● **EXERCISE DETAILS**
From the data, copy out every line in which the word "проекта" appears.

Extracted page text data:
________________________________________

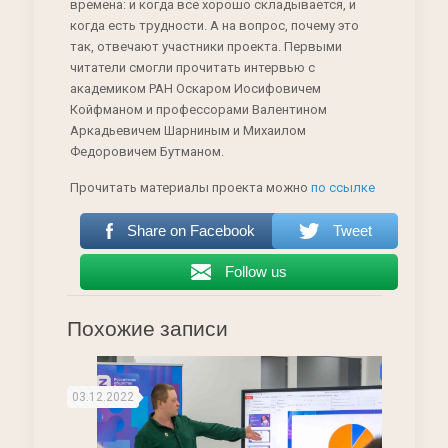
времена: и когда все хорошо складывается, и
когда есть трудности. А на вопрос, почему это
так, отвечают участники проекта. Первыми
читатели смогли прочитать интервью с
академиком РАН Оскаром Иосифовичем
Койфманом и профессорами Валентином
Аркадьевичем Шарниным и Михаилом
Федоровичем Бутманом.
Прочитать материалы проекта можно
по ссылке
Share on Facebook
Tweet
Follow us
Похожие записи
03.12.2022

________________________________________

● **WRITTEN SOLUTION**
так, отвечают участники проекта. Первыми
Прочитать материалы проекта можно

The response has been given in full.